Just thought I'd share my latest creation. I crack myself up.










xD


----------



## RoxyBlue (Oct 6, 2008)

Hey, you put my name on that tombstone:googly:

I like that winged demon detail!


----------



## Blackrose1978 (Aug 13, 2011)

What a great epitath!!


----------



## Howlinmadjack (Jul 20, 2009)

Lol...that's great!!


----------



## Pumpkin5 (Aug 8, 2010)

:jol: Kevin, that is just brilliant!!! Love it, love it, love it! The stone is so realistic looking and I love your crack methods! Take a bow, sir!


----------



## Hairazor (Mar 13, 2012)

Soooo cool!


----------



## jdubbya (Nov 6, 2005)

LOL at this one! Great job!


----------



## katemsingleton (Jun 28, 2012)

Love the cracks and age!


----------



## Spooky1 (Aug 25, 2008)

Beautiful looking tombstone. I like the name too!


----------



## Lord Homicide (May 11, 2012)

lmao


----------



## OlliausHamm (Jul 26, 2012)

wow i like !


----------



## Eeeekim (Aug 14, 2009)

nice!


----------



## CreeepyCathy (Mar 28, 2009)

my favorite so far.  Love it! 

p.s.- I agree w/ RoxyBlue.


----------



## Anda (Jun 20, 2012)

I showed this to DH and we both had a laugh! Really well-made too! Not too goofy.


----------



## Lunatic (Oct 3, 2006)

LOL! Funny stuff Kevin. Nice looking too!


----------



## Copchick (Apr 10, 2012)

I love the stone! Hey that's my middle name!


----------



## SPOOKY J (Nov 20, 2009)

Brilliant!
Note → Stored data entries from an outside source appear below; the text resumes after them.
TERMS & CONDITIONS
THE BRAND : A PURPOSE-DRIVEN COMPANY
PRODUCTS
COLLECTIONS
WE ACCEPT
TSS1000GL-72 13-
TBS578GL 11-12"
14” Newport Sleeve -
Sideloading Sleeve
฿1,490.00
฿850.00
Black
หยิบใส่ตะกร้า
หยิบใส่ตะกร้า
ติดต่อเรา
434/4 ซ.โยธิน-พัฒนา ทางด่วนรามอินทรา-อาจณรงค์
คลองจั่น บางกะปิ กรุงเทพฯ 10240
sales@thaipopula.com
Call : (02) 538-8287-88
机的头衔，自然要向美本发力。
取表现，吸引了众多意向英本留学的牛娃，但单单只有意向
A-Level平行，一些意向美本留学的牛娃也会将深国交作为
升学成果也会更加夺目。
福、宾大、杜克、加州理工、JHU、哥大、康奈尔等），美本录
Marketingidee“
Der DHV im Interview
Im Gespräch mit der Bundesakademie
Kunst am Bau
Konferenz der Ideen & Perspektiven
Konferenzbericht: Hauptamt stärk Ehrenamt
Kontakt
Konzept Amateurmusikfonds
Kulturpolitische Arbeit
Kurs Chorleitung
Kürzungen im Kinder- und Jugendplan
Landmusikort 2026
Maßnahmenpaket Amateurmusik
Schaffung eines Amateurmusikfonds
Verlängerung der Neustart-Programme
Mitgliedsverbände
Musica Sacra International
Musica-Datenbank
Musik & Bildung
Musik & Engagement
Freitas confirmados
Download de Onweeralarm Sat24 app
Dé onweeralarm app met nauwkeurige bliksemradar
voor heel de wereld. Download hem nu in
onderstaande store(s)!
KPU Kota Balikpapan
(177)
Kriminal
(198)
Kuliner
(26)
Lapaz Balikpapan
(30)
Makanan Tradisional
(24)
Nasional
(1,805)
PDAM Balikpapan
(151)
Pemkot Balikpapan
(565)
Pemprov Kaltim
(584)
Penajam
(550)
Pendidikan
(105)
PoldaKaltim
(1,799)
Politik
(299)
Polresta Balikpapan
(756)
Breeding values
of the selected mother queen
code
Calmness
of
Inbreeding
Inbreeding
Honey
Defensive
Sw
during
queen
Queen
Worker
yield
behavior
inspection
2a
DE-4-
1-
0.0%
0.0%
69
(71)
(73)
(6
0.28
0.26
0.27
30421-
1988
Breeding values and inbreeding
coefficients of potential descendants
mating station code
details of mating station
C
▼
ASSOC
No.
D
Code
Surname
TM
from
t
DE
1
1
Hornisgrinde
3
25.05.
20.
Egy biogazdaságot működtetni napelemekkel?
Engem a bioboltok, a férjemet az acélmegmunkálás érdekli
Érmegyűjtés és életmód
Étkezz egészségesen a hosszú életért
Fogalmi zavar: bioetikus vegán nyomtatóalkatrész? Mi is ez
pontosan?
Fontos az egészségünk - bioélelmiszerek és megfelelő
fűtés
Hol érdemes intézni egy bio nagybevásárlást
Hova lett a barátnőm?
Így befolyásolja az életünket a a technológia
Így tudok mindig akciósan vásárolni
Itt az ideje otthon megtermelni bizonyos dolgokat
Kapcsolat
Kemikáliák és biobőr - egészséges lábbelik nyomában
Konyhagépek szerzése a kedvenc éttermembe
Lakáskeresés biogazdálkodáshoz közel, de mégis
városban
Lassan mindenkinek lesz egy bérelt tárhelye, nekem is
I like the details and the epitaph is a lot of fun!


----------



## Monk (Aug 26, 2008)

very nice


----------



## Headless (Sep 4, 2011)

LOL Kevin - nice work


----------



## Acid PopTart (Oct 29, 2007)

Fan-bloody-tastic!!!!!!! Love when people can throw some well placed humour in.


----------



## Draik41895 (Oct 25, 2008)

Hilarious, the stone itself is great too


----------



## kevin242 (Sep 30, 2005)

thanks, guys! Its great to hear all the good feedback. This one is my new favorite and I'm sure its gonna get some laughs.


----------



## gooffy87 (Oct 18, 2011)

Love that!


----------



## sister (Jul 24, 2012)

LMAO! Love the name and the silhouette - good job


----------



## Lambchop (Jan 28, 2011)

Too funny. Good idea.


----------



## [email protected] (Aug 25, 2012)

That's a good one..... I'll definitely borrow that idea!


----------



## LilMissSunshine (Sep 1, 2013)

Ahaha, puns make my heart happy


----------